= Collected data =
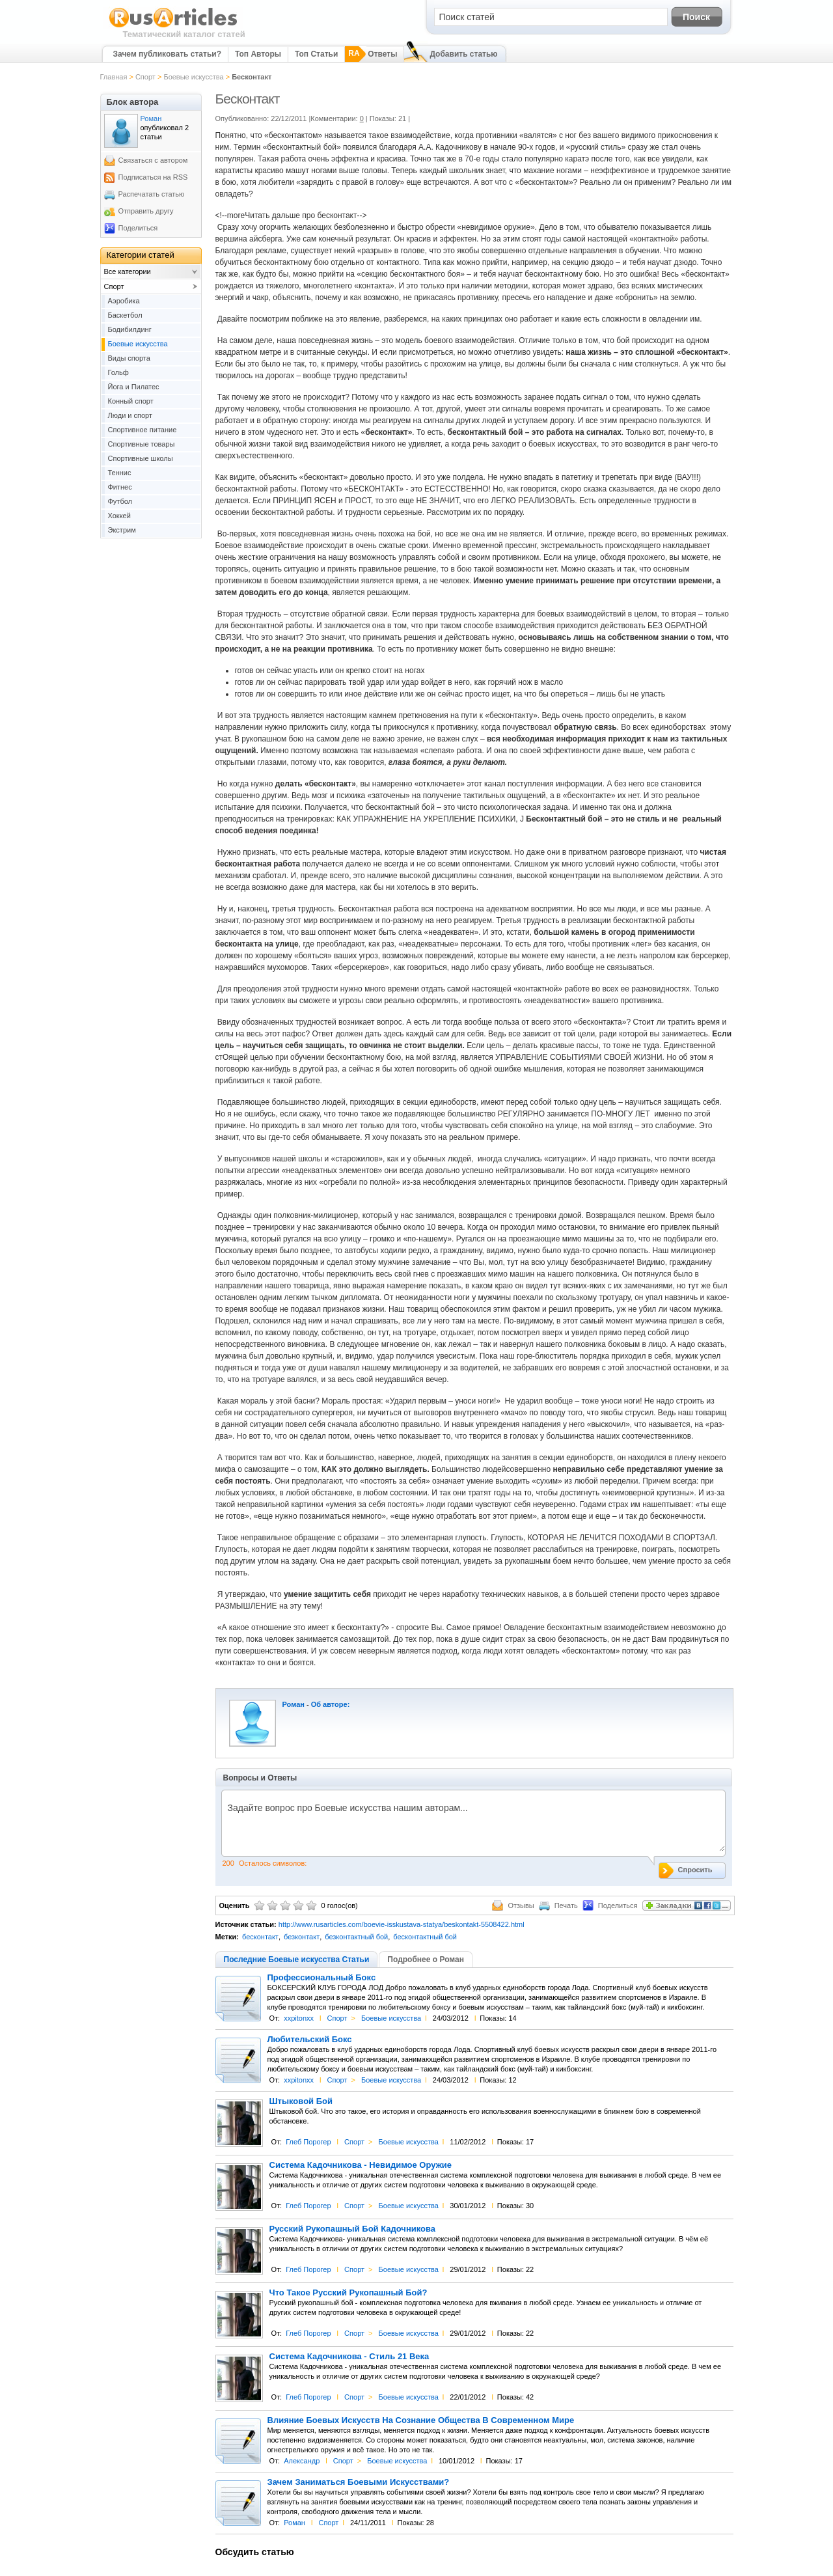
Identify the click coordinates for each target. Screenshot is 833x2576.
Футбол (120, 501)
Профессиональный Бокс (321, 1977)
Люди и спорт (130, 415)
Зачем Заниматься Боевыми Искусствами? (358, 2482)
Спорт (145, 77)
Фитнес (120, 487)
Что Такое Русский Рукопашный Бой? (348, 2292)
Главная (114, 77)
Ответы (382, 54)
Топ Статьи (316, 54)
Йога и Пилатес (133, 387)
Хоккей (119, 515)
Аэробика (124, 301)
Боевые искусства (193, 77)
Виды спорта (129, 358)
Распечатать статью (151, 194)
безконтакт (302, 1937)
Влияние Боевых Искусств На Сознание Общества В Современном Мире (421, 2420)
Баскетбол (125, 315)
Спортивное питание (142, 430)
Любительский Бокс (309, 2039)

= Exercise prompt =
An exact copy of the lines above, from the one containing "Люди и спорт (130, 415)" down to the one containing "безконтакт (302, 1937)" and including both, is the whole answer; retype it and nothing else.

= Completed exercise =
Люди и спорт (130, 415)
Зачем Заниматься Боевыми Искусствами? (358, 2482)
Спорт (145, 77)
Фитнес (120, 487)
Что Такое Русский Рукопашный Бой? (348, 2292)
Главная (114, 77)
Ответы (382, 54)
Топ Статьи (316, 54)
Йога и Пилатес (133, 387)
Хоккей (119, 515)
Аэробика (124, 301)
Боевые искусства (193, 77)
Виды спорта (129, 358)
Распечатать статью (151, 194)
безконтакт (302, 1937)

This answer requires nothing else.